ASSIGNMENT —
Retype the entries exactly, but skip the pictures.

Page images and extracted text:
* * * * * * *

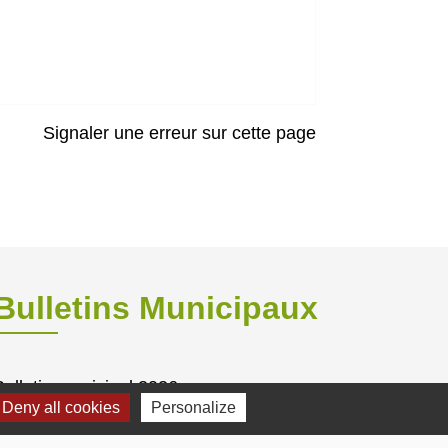
Signaler une erreur sur cette page
Bulletins Municipaux
Bulletin municipal 2026
Deny all cookies
Personalize
Bulletin municipal 2025
Bulletin municipal 2024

* * * * * * *

TASK SOLUTION —
Signaler une erreur sur cette page
Bulletins Municipaux
Bulletin municipal 2026
Deny all cookies
Personalize
Bulletin municipal 2025
Bulletin municipal 2024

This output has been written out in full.